Major thumbs, toes, noses, and some other body parts that remain nameless under conditions of anonymity up. “The French say that revenge is a dish best served cold… and it is very cold… in the seaaaa.”

Sue’s rating: Smellivision hasn’t been invented yet. Praise be!

Sue’s review: Ah for the days without OSHA, child labor laws, radar, sonar, GPS or HMOs. When a man could leaf through Gray’s Anatomy, have a stiff drink, and call himself a doctor. When pre-adolescent boys had sextants and shoulder boards instead of PlayStation or skateboards. When men were men, kids were men, weevils were part of a well balanced breakfast, iguana-y type lizards swam the Galapagos and albatrosses were a really really poor choice for skeet practice. (Didn’t those sailors ever hear of “The Rime of the Ancient Mariner”? Duh!)

Master and Commander: The Far Side of the World is everything an ocean-going yarn should be. It has violence, gore (but not too much gore), mizzenmasts, breeched hulls, rum rations and do-it-yourself surgery. Avast, Ahoy, Yo Ho Ho and Woohoo!

But before I go… well, overboard, I want to impress upon you that this flick never made me want to haul out a cutlass and join in the fun. Just the thought of the projected body odor of 197 unwashed souls in a pre-deodorant era was more than enough to scuttle any romantic notion I might have harbored during the opening credits. Old Spice issues aside though, it really was an interesting glance into life on the sea, circa 1805 or thereabouts. Despite the prominent role of Russell “Take me out to the Academy Awards” Crowe, Master and Commander had somewhat less of a Hollywood taint than many an ocean-based tale. (Leo, get down from there. You look absolutely ridiculous.) Crowe’s not exactly my favorite actor or person, but the character of Captain Aubrey fit him like a glove. A glove with extra padding around the middle and reinforced seams, but still a glove. In fact, there was good casting all around, although I didn’t recognize most of the shipboard ensemble. (Not necessarily a bad thing at all!)

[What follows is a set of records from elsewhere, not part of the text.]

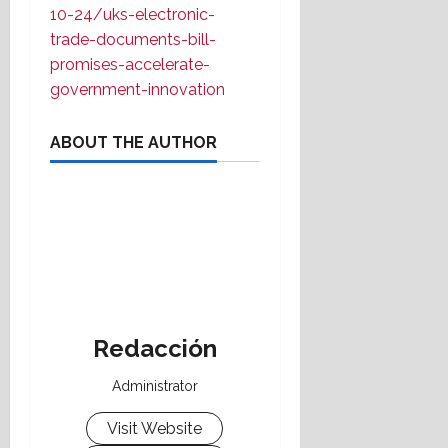
10-24/uks-electronic-
trade-documents-bill-
promises-accelerate-
government-innovation
ABOUT THE AUTHOR
Redacción
Administrator
Visit Website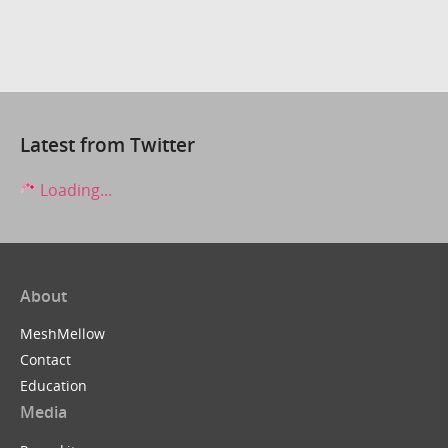
Latest from Twitter
Loading...
About
MeshMellow
Contact
Education
Media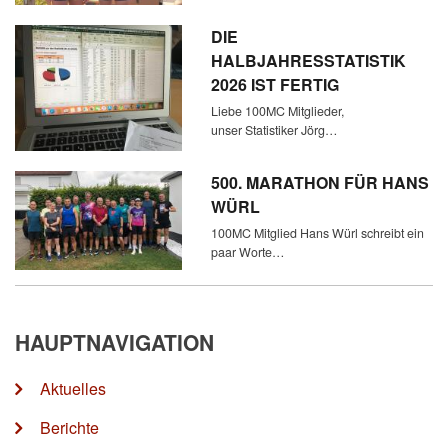
DIE
HALBJAHRESSTATISTIK
2026 IST FERTIG
Liebe 100MC Mitglieder,
unser Statistiker Jörg…
500. MARATHON FÜR HANS
WÜRL
100MC Mitglied Hans Würl schreibt ein
paar Worte…
HAUPTNAVIGATION
Aktuelles
Berichte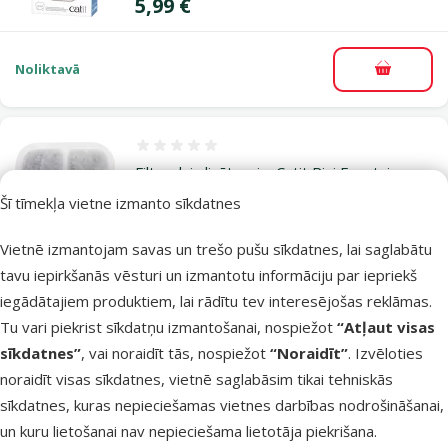
Cena
5,99 €
Noliktavā
Pievieno
Atsauksmes 0%
Filtrs dzirdinātavai – Catit Pixi Fountain
Filter Cartridge, 6 gab.
Šī tīmekļa vietne izmanto sīkdatnes
Cena
14,99 €
Vietnē izmantojam savas un trešo pušu sīkdatnes, lai saglabātu
tavu iepirkšanās vēsturi un izmantotu informāciju par iepriekš
Noliktavā
iegādātajiem produktiem, lai rādītu tev interesējošas reklāmas.
Pievieno
Tu vari piekrist sīkdatņu izmantošanai, nospiežot
“Atļaut visas
sīkdatnes”
, vai noraidīt tās, nospiežot
“Noraidīt”
. Izvēloties
Atsauksmes 0%
noraidīt visas sīkdatnes, vietnē saglabāsim tikai tehniskās
Filtrs kaķu dzirdinātavai Cat It New
sīkdatnes, kuras nepieciešamas vietnes darbības nodrošināšanai,
Cena
9,99 €
un kuru lietošanai nav nepieciešama lietotāja piekrišana.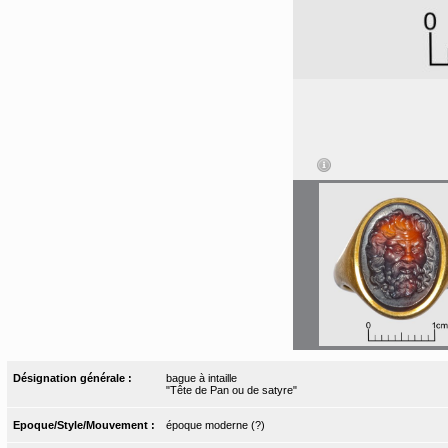
Désignation générale :
bague à intaille
"Tête de Pan ou de satyre"
Epoque/Style/Mouvement :
époque moderne (?)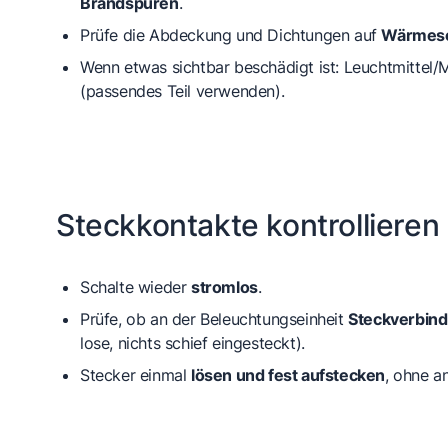
Brandspuren
.
Prüfe die Abdeckung und Dichtungen auf
Wärmes
Wenn etwas sichtbar beschädigt ist: Leuchtmittel
(passendes Teil verwenden).
Steckkontakte kontrollieren
Schalte wieder
stromlos
.
Prüfe, ob an der Beleuchtungseinheit
Steckverbin
lose, nichts schief eingesteckt).
Stecker einmal
lösen und fest aufstecken
, ohne a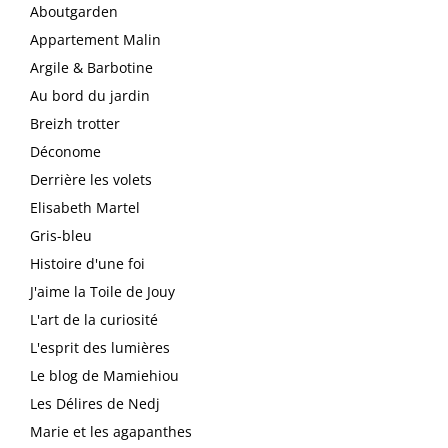
Aboutgarden
Appartement Malin
Argile & Barbotine
Au bord du jardin
Breizh trotter
Déconome
Derrière les volets
Elisabeth Martel
Gris-bleu
Histoire d'une foi
J'aime la Toile de Jouy
L'art de la curiosité
L'esprit des lumières
Le blog de Mamiehiou
Les Délires de Nedj
Marie et les agapanthes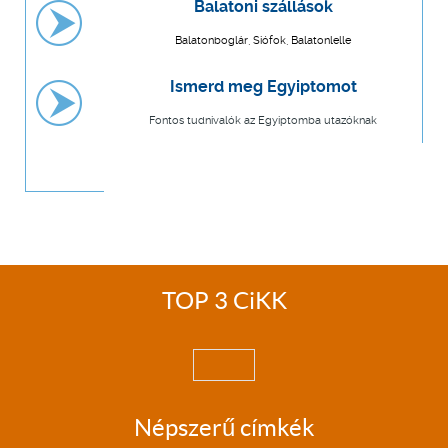
Balatoni szállások
Balatonboglár, Siófok, Balatonlelle
Ismerd meg Egyiptomot
Fontos tudnivalók az Egyiptomba utazóknak
TOP 3 CiKK
Népszerű címkék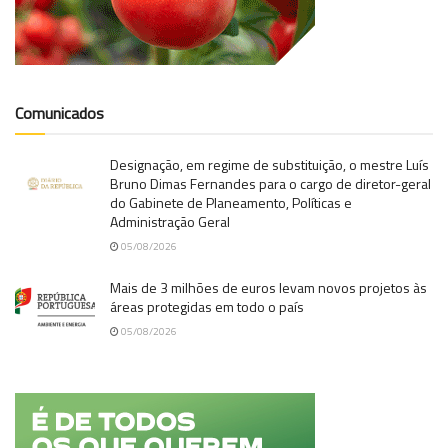
Comunicados
Designação, em regime de substituição, o mestre Luís
Bruno Dimas Fernandes para o cargo de diretor-geral
do Gabinete de Planeamento, Políticas e
Administração Geral
05/08/2026
Mais de 3 milhões de euros levam novos projetos às
áreas protegidas em todo o país
05/08/2026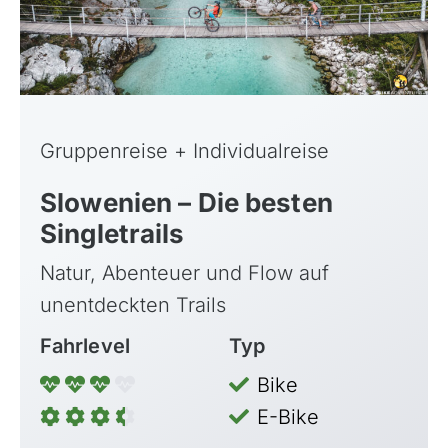
Sardinien, Italien
Schottland
Schweiz & Fahrtechnikkurse
Slowenien
Skandinavien
Gruppenreise + Individualreise
Spanien
Slowenien – Die besten
Transalp/Alpenüberquerungen
Singletrails
Türkei
Natur, Abenteuer und Flow auf
unentdeckten Trails
Fahrlevel
Typ
Bike
E-Bike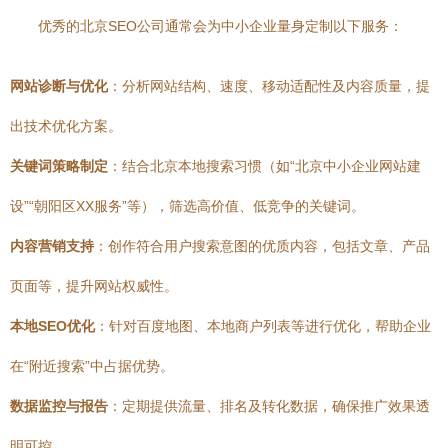
优秀的北京SEO公司通常会为中小企业量身定制以下服务：
网站诊断与优化
：分析网站结构、速度、移动适配性及内容质量，提
出技术优化方案。
关键词策略制定
：结合北京本地搜索习惯（如“北京中小企业网站建
设”“朝阳区XX服务”等），筛选高价值、低竞争的关键词。
内容营销支持
：创作符合用户搜索意图的优质内容，包括文章、产品
页面等，提升网站权威性。
本地SEO优化
：针对百度地图、本地商户列表等进行优化，帮助企业
在“附近搜索”中占据优势。
数据监控与报告
：定期提供流量、排名及转化数据，确保推广效果透
明可控。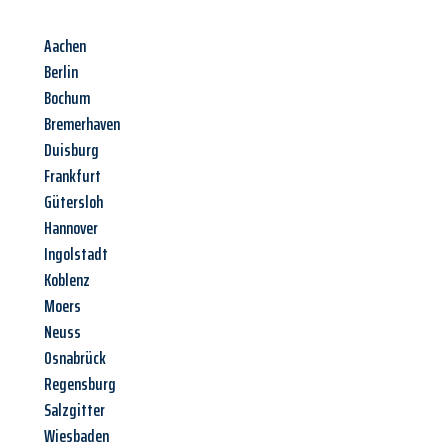
Aachen
Berlin
Bochum
Bremerhaven
Duisburg
Frankfurt
Gütersloh
Hannover
Ingolstadt
Koblenz
Moers
Neuss
Osnabrück
Regensburg
Salzgitter
Wiesbaden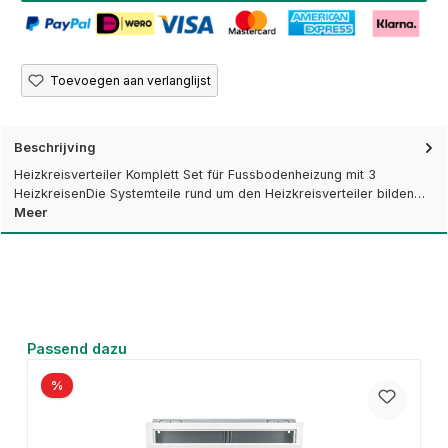
Toevoegen aan verlanglijst
Beschrijving
Heizkreisverteiler Komplett Set für Fussbodenheizung mit 3
HeizkreisenDie Systemteile rund um den Heizkreisverteiler bilden…
Meer
Productgalerij overslaan
Passend dazu
%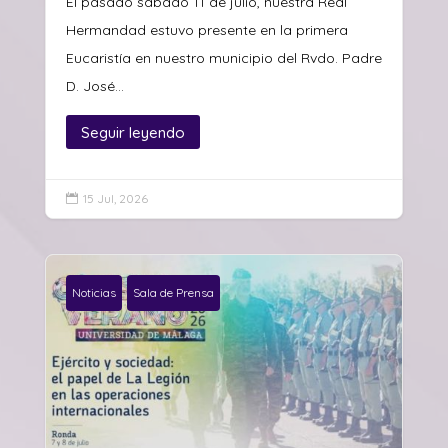
El pasado sábado 11 de julio, nuestra Real
Hermandad estuvo presente en la primera
Eucaristía en nuestro municipio del Rvdo. Padre
D. José...
Seguir leyendo
15 Jul, 2026

Noticias
Sala de Prensa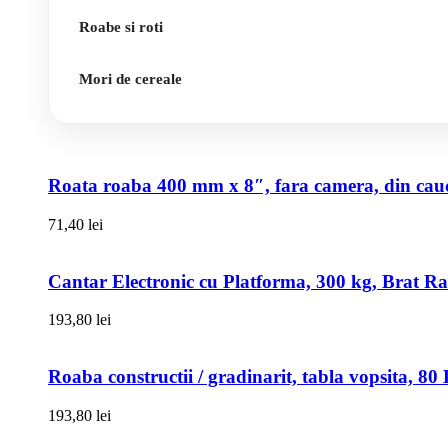
Roabe si roti
Mori de cereale
Roata roaba 400 mm x 8″, fara camera, din cauci
71,40
lei
Cantar Electronic cu Platforma, 300 kg, Brat R
193,80
lei
Roaba constructii / gradinarit, tabla vopsita, 
193,80
lei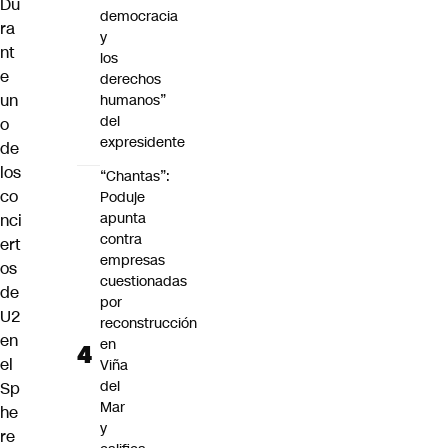
Du
democracia
ra
y
nt
los
e
derechos
un
humanos”
del
o
expresidente
de
los
“Chantas”:
co
Poduje
apunta
nci
contra
ert
empresas
os
cuestionadas
de
por
U2
reconstrucción
en
en
el
Viña
del
Sp
Mar
he
y
re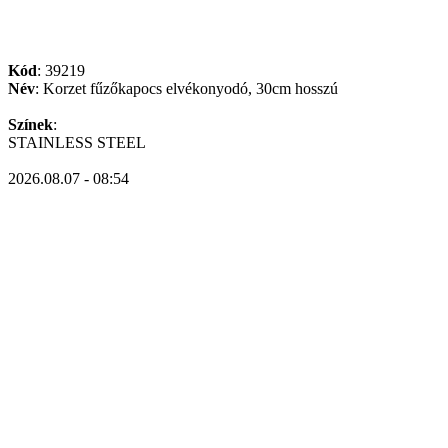
Kód
: 39219
Név
: Korzet fűzőkapocs elvékonyodó, 30cm hosszú
Színek
:
STAINLESS STEEL
2026.08.07 - 08:54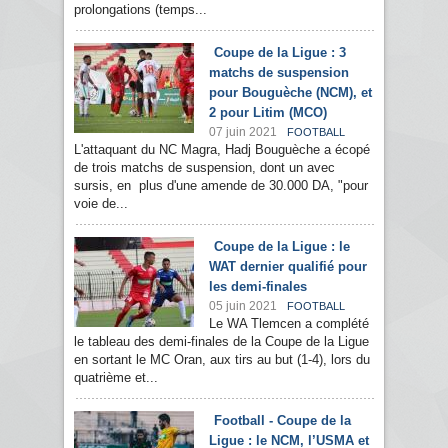
prolongations (temps...
Coupe de la Ligue : 3
matchs de suspension
pour Bouguèche (NCM), et
2 pour Litim (MCO)
07 juin 2021
FOOTBALL
L'attaquant du NC Magra, Hadj Bouguèche a écopé
de trois matchs de suspension, dont un avec
sursis, en plus d'une amende de 30.000 DA, "pour
voie de...
Coupe de la Ligue : le
WAT dernier qualifié pour
les demi-finales
05 juin 2021
FOOTBALL
Le WA Tlemcen a complété
le tableau des demi-finales de la Coupe de la Ligue
en sortant le MC Oran, aux tirs au but (1-4), lors du
quatrième et...
Football - Coupe de la
Ligue : le NCM, l’USMA et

I have to give the design and special effects people extra credit too. The finished product looked enough like the real deal to make me want to pop a Dramamine and chug a bottle of Sunny Delight™ to ward off placebo-effect scurvy.

Not that Hollywood didn’t rear up its ugly, unimaginative head, mind you. An enemy bigger, stronger and faster than you are? The amiable aw-shucks secondary character destined for a terrible fate just because the audience likes him? The iron-willed character, the sensitive character and the character with deep psychological issues? An insurmountable task that, hey guys, just might be surmountable after all? The soul stirring “Do it for God / Country / the kids / laboratory animals / the Gipper / (insert inspirational item here)” speech? All present and accounted for, SAH! But that’s fine and expected. I don’t want to pick on this movie too much when it did such a fine job of telling its story and demonstrating just how miserable and complicated things must have been back in the day. The whole rigging sails thing is beyond amazing to someone who can just barely figure out the mechanics of a latch hook rug with Tigger on it.

If I have any regrets, it’s that I didn’t take the time to catch this one on the big screen. I bet those ocean scenes were probably impressive as all heck. On the other hand, a movie theater is a really bad place to exhibit a predisposition to seasickness, so maybe it’s just as well.

Didja notice?

  • Open-brain surgery is a spectator sport
  • That knuckle-oriented salute had a certain gorilla-like quality to it.
  • If ropes are hemp, and they’re burning lots of ropes… uhm…
  • There’s nothing like kicking back and strumming on the ol’ cello.
  • Broad-leaf parasol. Very trendy and makes an environmental statement too!